Legend has it that Led Zeppelin were the best live band of the 1970s. For far too long the only official example of this for those of us that weren’t there at the time was the lackluster The Song Remains the Same soundtrack album which just showed how self-indulgent Led Zeppelin could be. This was the best rock band on the planet? How bad were the worst then? Looking back, the mind boggles that the only officially available live recording of Led Zeppelin in their prime did little to enhance their reputation.

While 1997’s BBC Sessions went some way to righting that wrong, it didn’t really capture Led Zeppelin in their pomp, as some of the sessions were recorded just a little too early in their career, there was a collective sigh of relief from Led Zeppelin fans when How the West Was Won was first announced. At last – a proper example of Led Zeppelin in world-beating form!

Well, to a point.

Okay, so straight from the off, How the West Was Won sounds amazing. Page went above and beyond to capture the sounds and feel of Led Zeppelin at the height of their live powers. Kicking off with “Immigrant Song”, pretty much the Led Zeppelin song that 95% of their fans would want them to open a gig with, Page, Plant, Jones and Bonham stake their claim to be the greatest rock band on the planet with no small amount of authority, and The Song Remains the Same is a rapidly fading memory.

The thing is, while How the West Was Won sounds amazing, at the time it was recorded in 1973, Led Zeppelin also suffered from not knowing when to stop a good thing. Yes, we’re thrilled to hear the start of “Heartbreaker”, but are we still as enthralled when it finishes seven minutes later? Sometimes a band needs to know when to stop improvising and actually move on to the next song. It is therefore on the shorter numbers on How the West Was Won that Led Zeppelin’s power really shines through, with the acoustic section at the end of the first disc being really rather splendid.

For the other two CDs in this collection are a demonstration that Led Zeppelin had a really nasty habit of dragging a genuinely great song out far beyond the parameters of a comfortable listening experience. On the upside, if your heart has always desired a twenty three minute version of “Whole Lotta Love” which includes a medley of early rock’n’roll hits, you do get that here, and if you really do want to hear one of the few listenable drum solos unpleasantly stretched from a manageable four and a half minutes to nearly twenty, then look no further than How the West Was Won.

At the end of the day How the West Was Won achieved what Jimmy Page wanted it to when it was first released fifteen years ago. It is superior in almost every way to the version of The Song Remains the Same that was available at the time, thus ensuring that that lackluster recording received minimal play. The thing was The Song Remains the Same was given a huge sonic upgrade and expansion in 2007, and it genuinely did sound better than ever. Some of the numbers sounded even better than those on How the West Was Won, which inevitably means that the two live albums have much more in common now than they did when this triple CD behemoth was originally released.

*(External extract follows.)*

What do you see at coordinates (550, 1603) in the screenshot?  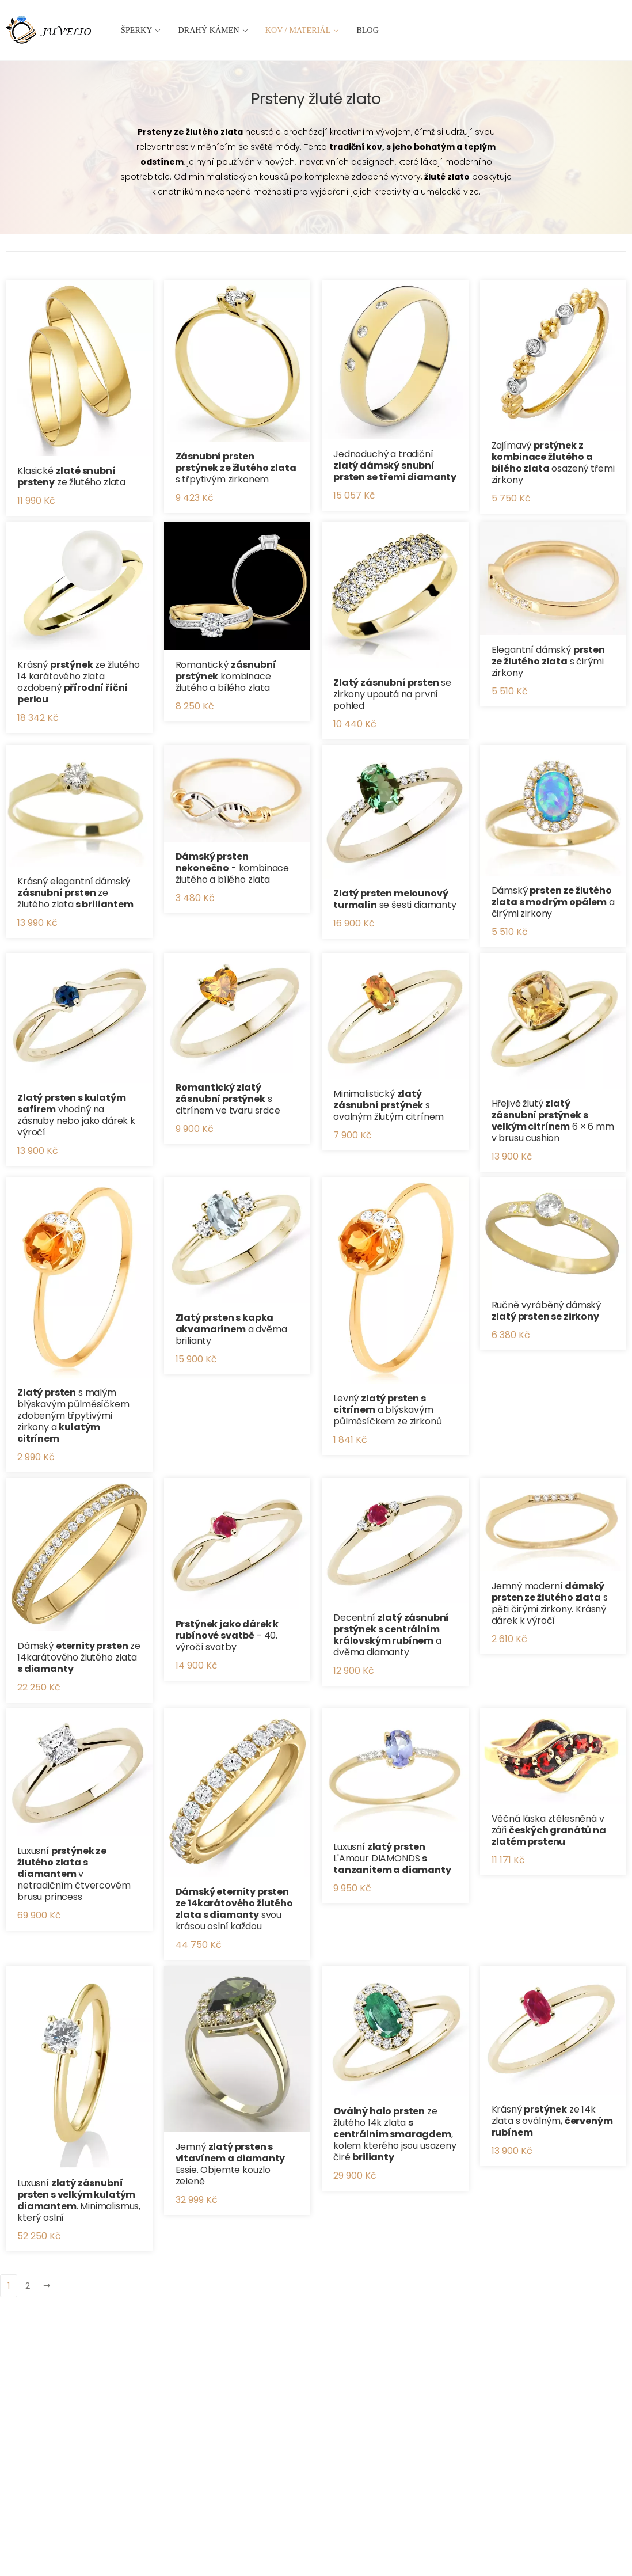 I see `Jemný moderní s pěti čirými zirkony. Krásný dárek k výročí` at bounding box center [550, 1603].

While How the West Was Won is somewhat flawed, that’s more down to the original performances rather than anything else. There’s no escaping the fact that, while Led Zeppelin were a genuinely powerful live act, like many of the top acts of the era, they lacked any concept of economy or restraint, so if you’re going to try and genuinely reflect what one of their gigs was like, then you have to include the extended jams which allowed the concert goers to pop out for a cigarette, queue up for a couple of beers, drink said beers, and pop to the lavatory, and still manage to get back into the gig before the end of the third verse. The trouble is, those same jams don’t make for a particularly fascinating repeat listen for anyone but the Led Zeppelin obsessive, leaving you with the conundrum of either accurately reflecting the full overblown experience of a Led Zeppelin gig, or compromising that to ensure that those who weren’t lucky enough to be there had a genuinely great live album to keep returning to.

How the West Was Won isn’t a bad live album by any means, but its flaws demonstrate that while Led Zeppelin may have been one of the best live acts of the 70s, you really had to be there.